AGI - I lockdown e le quarantene indette per arginare la diffusione di Covid-19 in Cina e in Europa hanno contribuito a ridurre significativamente le emissioni di CO2 dovute ai trasporti, migliorando la qualità dell’aria e scongiurando 24.200 morti che sarebbero state attribuite all’inquinamento atmosferico in Cina e 2.190 in Europa.
A darne annuncio uno studio pubblicato su The Lancet Planetary Health dagli esperti dell’Università di Notre Dame, che hanno rilevato le concentrazioni di particolato atmosferico in Cina e in Europa, scoprendo che in alcune regioni si è verificato un calo drastico.
“Alcune zone della Cina sono state caratterizzate da una riduzione davvero significativa – commenta Paola Crippa, del Dipartimento di Ingegneria Civile e Ambientale e Scienze della Terra presso l’Università di Notre Dame – pari a circa il 29,7 per cento, mentre in Europa il valore registrato è stato del 17,1 per cento in meno”.
Per quanto riguarda la Cina, il team ha considerato il periodo tra il primo febbraio e il 31 marzo, mentre in Europa il lasso di tempo analizzato copre dal 21 febbraio al 17 maggio. Gli scienziati hanno utilizzato simulazioni computerizzate avanzate basate sull’analisi dei dati di oltre 2.500 siti in Europa e in Cina durante i periodi di quarantena.
I risultati suggeriscono che nel periodo considerato sono state evitate circa 24.200 morti premature per inquinamento in Cina, rispetto ai 3.309 decessi attribuiti a COVID-19, mentre in Europa il numero di decessi sarebbe stato di circa 2.190.
“Il particolato PM2.5, che comprende particelle di diametro inferiore a due centimetri – continua l’esperta – proviene da varie fonti legate alla combustione, tra cui emissioni industriali, trasporti, incendi e reazioni chimiche degli inquinanti. Potremmo considerare i lockdown come il primo esperimento globale di scenari forzati a basse emissioni”.

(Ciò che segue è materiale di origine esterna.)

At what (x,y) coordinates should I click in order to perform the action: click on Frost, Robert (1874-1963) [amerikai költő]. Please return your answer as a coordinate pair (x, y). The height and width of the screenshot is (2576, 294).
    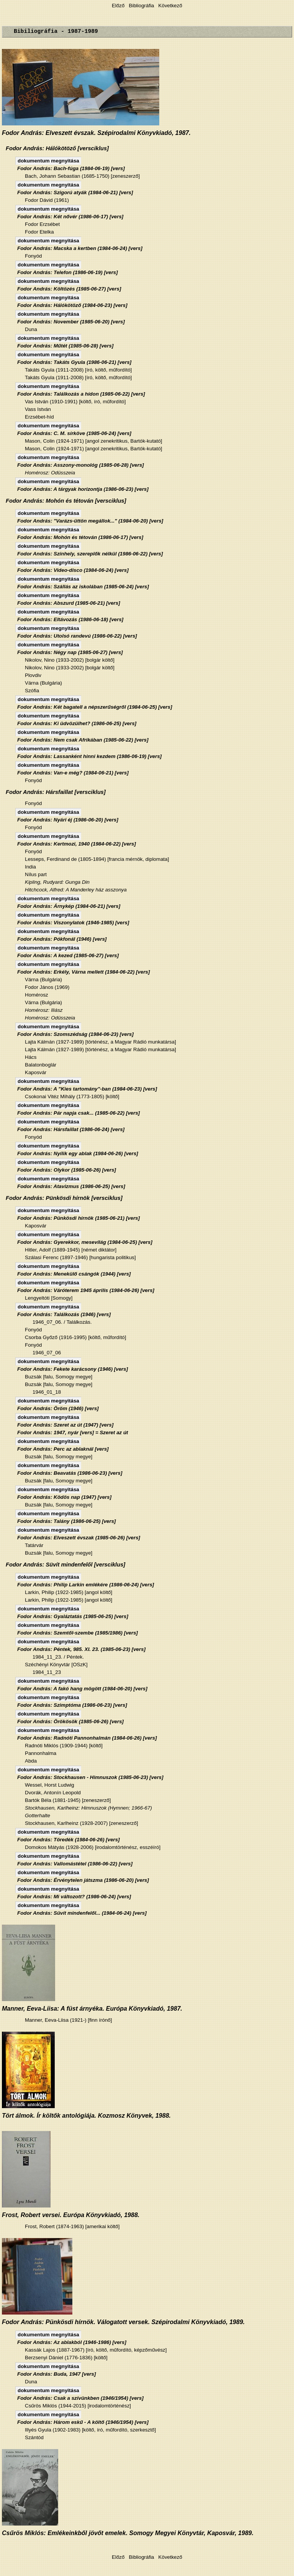     Looking at the image, I should click on (72, 2226).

La ricercatrice sostiene che questo esperimento mostra che forti miglioramenti in aree gravemente inquinate sono ottenibili anche a breve termine, se vengono attuate misure drastiche. “L’inquinamento atmosferico – afferma Crippa – è considerato la principale causa ambientale di morte. Secondo i dati dell’Organizzazione Mondiale della Sanità (OMS) nel 2016 si sono verificati almeno 4,2 milioni di decessi in tutto il mondo attribuibili all’inquinamento atmosferico, e tra le regioni più colpite emergono aree nel Pacifico occidentale e nel sud-est asiatico. Cancro ai polmoni, cardiopatia ischemica, ictus e malattie polmonari ostruttive croniche sono solo alcune delle conseguenze provocate o esacerbate dall’esposizione prolungata ad agenti inquinanti”.
Il team ha stimato i tassi di morte prematura rispetto a quattro diversi scenari di ripresa economica: un rialzo dell’economia immediata, uno più graduale derivante da una ripresa delle attività proporzionali, il potenziale secondo focolaio tra ottobre e dicembre e la quarantena prolungata fino alla fine del 2020.
“La parte più sorprendente di questo lavoro è legata all'impatto sulla salute umana dei miglioramenti della qualità dell'aria – osserva la scienziata – è stato inaspettato osservare il numero di morti evitate per via del miglioramento della qualità dell’aria”.
“Il nostro lavoro – precisa – sottolinea la gravità dei problemi di inquinamento atmosferico in alcune zone. Si pensi che tra gli effetti a lungo termine abbiamo calcolato che i decessi mancati per inquinamento atmosferico sarebbero oltre 287mila in Cina e 29.500 in Europa”.
Gli autori affermano che strategie di mitigazione aggressive per ridurre l'inquinamento atmosferico potrebbero ottenere miglioramenti significativi per la salute di tutti. “Se gli interventi di scala simile a quelli adottati per affrontare la pandemia COVID-19 fossero ampiamente e sistematicamente adottati – conclude Crippa – potremmo raggiungere progressi sostanziali verso la risoluzione della crisi ambientale e sanitaria”.